Running.
Well, he was free and over twenty-one. Running was fine, if that was what he chose to do.
Strange. Despite all that was enhanced about her physical appearance, inside, where it counted, Matty was the real deal. She cared.
He smiled. “Hey, who knows? We’ll see.”
“Look. Isn’t that the girl from the house?” Zach asked suddenly, and indicated the bandstand with his beer bottle.
Aidan glanced toward the stage. The bass player was announcing an original number; the guitarist—dressed in boots and a sweeping black cape à la every hot movie vampire—was leaning down, accepting a drink from Kendall Montgomery.
Aidan had just begun to settle down, maybe due to Matty’s warm welcome. Now every muscle in his body clenched all over again. With all the bars and the music available along the length of Bourbon Street, why had Kendall Montgomery ended up here tonight, too?
The guitarist grinned, accepting the plastic cup of whatever, then took a long swig and handed it back. Before he got ready to play again, he nudged the drummer, who looked at Kendall, and offered her a grin and a salute.
After that, she returned to the table where she’d apparently been sitting. She was with a tall, well-built bald man with thick black brows, who lifted his own beer bottle toward the stage, as if toasting to their success.
“What a pretty woman,” Matty announced, making Aidan like her all the more. She wasn’t the type who was always putting other women down.
“She’s got beautiful hair,” Zachary noted.
“Are you sure you’re only looking at her hair?” Jeremy asked lightly.
“I might be looking at the whole package,” Zachary replied, grinning at Matty. “She really is stunning—right? One beauty assessing another, of course.”
Matty laughed. “The compliment is both charming and appreciated. And, yes, that young woman is absolutely stunning. You know her?”
“We met her today. At the house,” Jeremy explained.
Aidan found himself studying Kendall more closely. She was indisputably stunning, but had her dignity and pride earlier today been for real? Or had she been a leech, using Amelia Flynn until the very end?

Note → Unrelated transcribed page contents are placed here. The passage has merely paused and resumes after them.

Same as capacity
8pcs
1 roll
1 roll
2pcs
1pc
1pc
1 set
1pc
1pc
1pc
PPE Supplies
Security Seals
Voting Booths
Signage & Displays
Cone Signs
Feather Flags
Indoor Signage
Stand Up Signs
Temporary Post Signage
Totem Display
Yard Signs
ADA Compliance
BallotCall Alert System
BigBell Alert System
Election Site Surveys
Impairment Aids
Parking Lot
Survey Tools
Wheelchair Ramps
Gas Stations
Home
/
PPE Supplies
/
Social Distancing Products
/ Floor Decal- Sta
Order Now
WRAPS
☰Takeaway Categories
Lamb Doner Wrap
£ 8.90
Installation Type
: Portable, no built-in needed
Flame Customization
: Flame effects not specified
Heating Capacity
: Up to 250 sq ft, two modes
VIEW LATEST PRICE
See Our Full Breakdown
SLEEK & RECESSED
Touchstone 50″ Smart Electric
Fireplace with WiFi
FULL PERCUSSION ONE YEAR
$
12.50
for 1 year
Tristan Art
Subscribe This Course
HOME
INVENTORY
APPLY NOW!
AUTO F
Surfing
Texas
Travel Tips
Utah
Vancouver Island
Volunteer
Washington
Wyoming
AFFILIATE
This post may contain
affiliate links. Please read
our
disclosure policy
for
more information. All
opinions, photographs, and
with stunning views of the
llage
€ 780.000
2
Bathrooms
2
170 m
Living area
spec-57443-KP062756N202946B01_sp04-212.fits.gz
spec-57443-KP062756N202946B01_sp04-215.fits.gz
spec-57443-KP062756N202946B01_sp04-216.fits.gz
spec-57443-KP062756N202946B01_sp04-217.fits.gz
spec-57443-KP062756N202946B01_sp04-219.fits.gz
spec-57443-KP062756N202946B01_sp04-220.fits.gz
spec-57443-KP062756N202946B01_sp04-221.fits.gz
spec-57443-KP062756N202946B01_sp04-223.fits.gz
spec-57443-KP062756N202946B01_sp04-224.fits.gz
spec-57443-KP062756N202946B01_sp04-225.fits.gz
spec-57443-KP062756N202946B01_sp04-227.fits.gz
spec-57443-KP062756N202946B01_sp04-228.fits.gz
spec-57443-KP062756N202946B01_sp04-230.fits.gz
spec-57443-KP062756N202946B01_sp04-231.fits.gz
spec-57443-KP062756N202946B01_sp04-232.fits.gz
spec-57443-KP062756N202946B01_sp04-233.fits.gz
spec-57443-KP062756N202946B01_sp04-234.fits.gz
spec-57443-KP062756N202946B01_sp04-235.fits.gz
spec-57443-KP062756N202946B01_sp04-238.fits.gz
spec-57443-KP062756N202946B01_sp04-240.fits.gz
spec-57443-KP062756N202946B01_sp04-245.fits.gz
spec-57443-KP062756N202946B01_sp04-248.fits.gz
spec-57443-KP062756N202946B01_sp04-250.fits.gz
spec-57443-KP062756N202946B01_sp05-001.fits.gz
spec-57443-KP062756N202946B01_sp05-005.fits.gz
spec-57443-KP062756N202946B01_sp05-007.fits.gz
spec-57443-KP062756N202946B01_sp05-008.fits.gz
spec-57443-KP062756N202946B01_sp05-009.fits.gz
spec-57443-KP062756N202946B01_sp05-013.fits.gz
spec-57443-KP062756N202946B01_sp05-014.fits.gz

Truthfully, he didn’t think so. He had learned to read people fairly well over the years. He usually knew if someone was lying. There were little physical tics and twitches he’d learned to pick up on when someone was telling an outright lie or even coloring the truth. Lashes fluttered too quickly; pulses raced. People had a hard time looking you right in the eye when they were lying. Some liars were better than others, of course, and had learned to stare back—they were the seasoned liars. But even then…palms grew a little sweatier, and the veins in the throat were a giveaway. On top of that, just taking into consideration the way she dressed and the car she drove, she looked as if she were doing all right, but she wasn’t clad as if she was rolling in money. There were no diamonds dripping from her fingers, for instance. She just didn’t look as if she’d been milking Amelia to increase her own income.
She had only veered away from his direct approach once, and that had been regarding Amelia and the things she claimed went on at night. Even then, her anger with them—no, with him—over any implied insult to Amelia had been real.
She did have beautiful hair, he realized now, examining her more closely. It was long and rich and luxurious, a color like fire, even in the muted light of the bar. Her features were perfect: clear, large eyes, well-set; sculpted jawline; high cheekbones; perfectly formed, generous mouth; straight nose, not small, not large, just right for her face. She was like a poster child for symmetry. But the fact that she truly was stunning had even more to do with her demeanor than with her looks. She was tall, and she carried herself well. Elegantly. She moved gracefully, easily, her shoulders straight. She was the type of woman who could not only draw every eye in a room but keep it.
It interested him that he could make such observations so clinically—then he wondered if he was really so clinical after all. She seemed to be a large factor in his tension. Well, they could try all they wanted to be contemporary males, but nature didn’t change. The woman was perfectly built, and it was just about impossible not to look at her and think that she would be great to touch—hell, that she would be great in bed.